BEYNE 6 SAATTE ULAŞIYOR
Mikroplastiklerin daha küçük formu olan nanoplastiklerin, kan-beyin bariyerini geçerek beyin dokusuna yerleşebildiğini belirten Prof. Demir, “Farelerde yapılan deneylerde bu parçacıkların sadece 6 saat içinde beyne ulaştığı görülmüş. 2016’dan bu yana beynimizin maruz kaldığı mikroplastik miktarı yaklaşık yüzde 50 artmış durumda. Bu artış, Alzheimer ve diğer nörodejeneratif hastalıklarla doğrudan ilişkili olabilir. Cam ya da paslanmaz çelik şişeler kullanılmalı, plastik kaplar, çatallar, bardaklar terk edilmeli. Özellikle tek kullanımlık plastiklerden uzak durarak maruziyeti azaltmak bile büyük bir kazanımdır. Mikroplastik, tıpkı diyabet veya kolesterol gibi artık modern çağın bir sağlık riski olarak kabul edilmeli” şeklinde konuştu.
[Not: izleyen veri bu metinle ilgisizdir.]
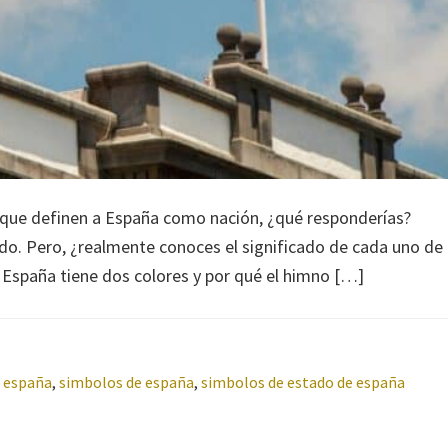
 que definen a España como nación, ¿qué responderías?
udo. Pero, ¿realmente conoces el significado de cada uno de
e España tiene dos colores y por qué el himno […]
 españa
,
simbolos de españa
,
simbolos de estado de españa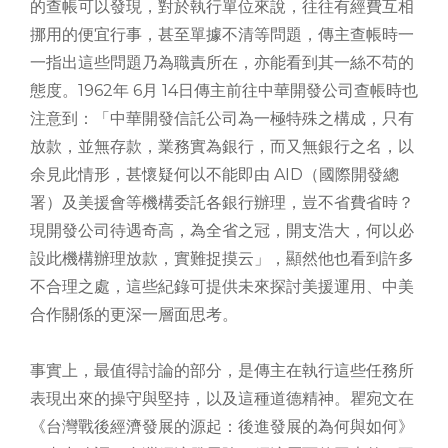
的查帳可以發現，對於執行單位來說，往往有經費互相
挪用的便宜行事，甚至單據不清等問題，傳主查帳時一
一指出這些問題乃為職責所在，亦能看到其一絲不苟的
態度。1962年 6月 14日傳主前往中華開發公司查帳時也
注意到：「中華開發信託公司為一極特殊之構成，只有
放款，並無存款，業務實為銀行，而又無銀行之名，以
余見此情形，甚懷疑何以不能即由 AID（國際開發總
署）及美援會等機構委託各銀行辦理，豈不省費省時？
現開發公司待遇奇高，為全省之冠，開支浩大，何以必
設此機構辦理放款，實難捉摸云」，顯然他也看到許多
不合理之處，這些紀錄可提供未來探討美援運用、中美
合作關係的更深一層面思考。
事實上，最值得討論的部分，是傳主在執行這些任務所
表現出來的操守與堅持，以及這種道德精神。瞿宛文在
《台灣戰後經濟發展的源起：後進發展的為何與如何》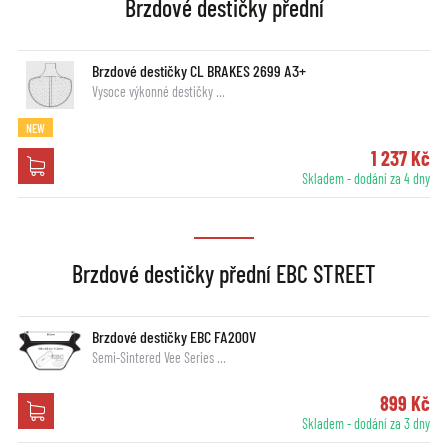
Brzdové destičky přední
Brzdové destičky CL BRAKES 2699 A3+
Vysoce výkonné destičky …
NEW
1 237 Kč
Skladem - dodání za 4 dny
Brzdové destičky přední EBC STREET
Brzdové destičky EBC FA200V
Semi-Sintered Vee Series …
899 Kč
Skladem - dodání za 3 dny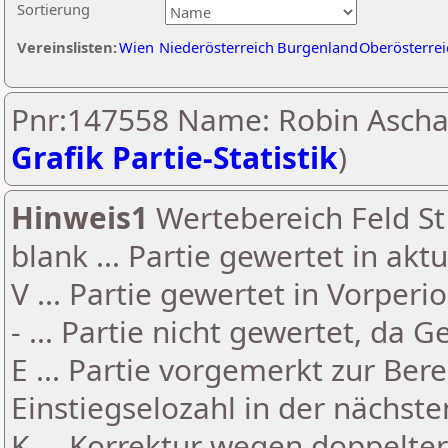
Sortierung
Vereinslisten:
Wien
Niederösterreich
Burgenland
Oberösterrei
Pnr:147558 Name: Robin Ascha
Grafik Partie-Statistik
)
Hinweis1
Wertebereich Feld St 
blank ... Partie gewertet in akt
V ... Partie gewertet in Vorperi
- ... Partie nicht gewertet, da 
E ... Partie vorgemerkt zur Be
Einstiegselozahl in der nächst
K ... Korrektur wegen doppelt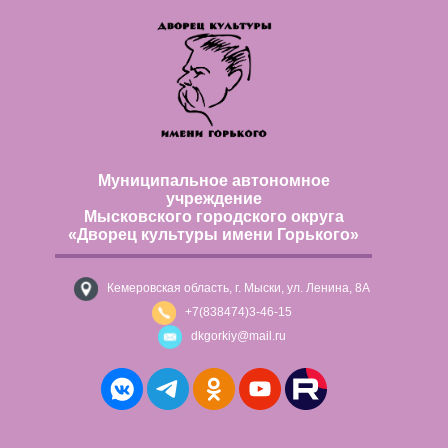
Муниципальное автономное
учреждение
Мысковского городского округа
«Дворец культуры имени Горького»
Кемеровская область, г. Мыски, ул. Ленина, 8А
+7(838474)3-46-15
dkgorkiy@mail.ru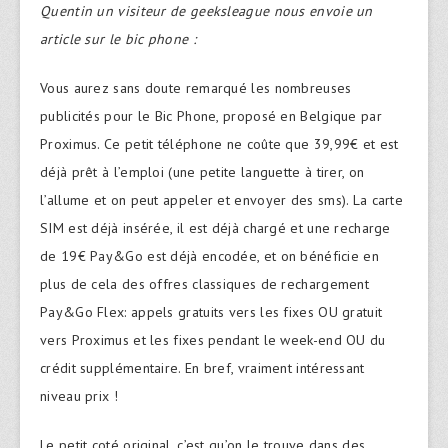
Quentin un visiteur de geeksleague nous envoie un
article sur le bic phone :
Vous aurez sans doute remarqué les nombreuses
publicités pour le Bic Phone, proposé en Belgique par
Proximus. Ce petit téléphone ne coûte que 39,99€ et est
déjà prêt à l’emploi (une petite languette à tirer, on
l’allume et on peut appeler et envoyer des sms). La carte
SIM est déjà insérée, il est déjà chargé et une recharge
de 19€ Pay&Go est déjà encodée, et on bénéficie en
plus de cela des offres classiques de rechargement
Pay&Go Flex: appels gratuits vers les fixes OU gratuit
vers Proximus et les fixes pendant le week-end OU du
crédit supplémentaire. En bref, vraiment intéressant
niveau prix !
Le petit coté original, c’est qu’on le trouve dans des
YENİ NESİL RİSK FAKTÖRÜ: MİKROPLASTİKLER
Kardiyovasküler hastalıkların klasik risk faktörleri arasında artık mikroplastiklerin de yer alması gerektiğini savunan Prof. Demir, “Kalp hastalıkları için artık sadece kolesterol ya da tansiyon değil, mikroplastik maruziyeti de yeni nesil bir tehdit. Önümüzdeki yıllarda bu konunun çok daha fazla gündeme geleceğine ve mikroplastiklere karşı da tedavi protokollerinin geliştirileceğine inanıyorum” ifadelerini kullandı.